AneuG-Flow: A Large-Scale Synthetic Dataset of Diverse Intracranial Aneurysm Geometries and Hemodynamics

Hemodynamics has a substantial influence on normal cardiovascular growth and disease formation, but requires time-consuming simulations to obtain. Deep Learning algorithms to rapidly predict hemodynamics parameters can be very useful, but their development is hindered by the lack of large dataset on anatomic geometries and associated fluid dynamics. This paper presents a new large-scale dataset of intracranial aneurysm (IA) geometries and hemodynamics to support the development of neural operators to solve geometry-dependent flow governing partial differential equations.
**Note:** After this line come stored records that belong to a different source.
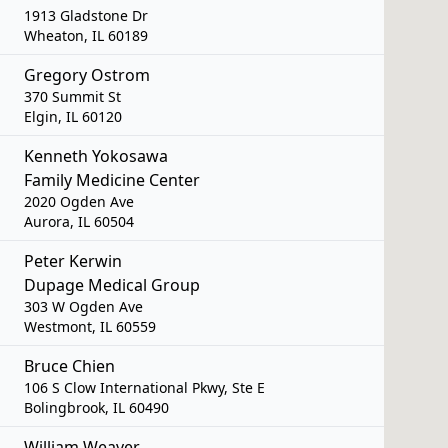
1913 Gladstone Dr
Wheaton, IL 60189
Gregory Ostrom
370 Summit St
Elgin, IL 60120
Kenneth Yokosawa
Family Medicine Center
2020 Ogden Ave
Aurora, IL 60504
Peter Kerwin
Dupage Medical Group
303 W Ogden Ave
Westmont, IL 60559
Bruce Chien
106 S Clow International Pkwy, Ste E
Bolingbrook, IL 60490
William Weaver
The dataset includes 14,000 steady-flow cases and 200 pulsatile-flow cases simulated with computational fluid dynamics. All cases are computed using a laminar flow setup with more than 3 million cells. Boundary conditions are defined as a parabolic velocity profile with a realistic waveform over time at the inlet, and geometry-dependent mass flow split ratios at the two downstream outlets. The geometries are generated by a deep generative model trained on a cohort of 109 real IAs located at the middle cerebral artery bifurcation, capturing a wide range of geometric variations in both aneurysm sacs and parent vessels. Simulation results shows substantial influence of geometry on fluid forces and flow patterns. In addition to surface mesh files, the dataset provides volume data of velocity, pressure, and wall shear stresses (WSS). For transient cases, spatial and temporal gradients of velocity and pressure are also included. The dataset is tested with PointNet and graph U-Nets for WSS prediction, which showed relative L2 loss of 4.67\% for normalized WSS pattern.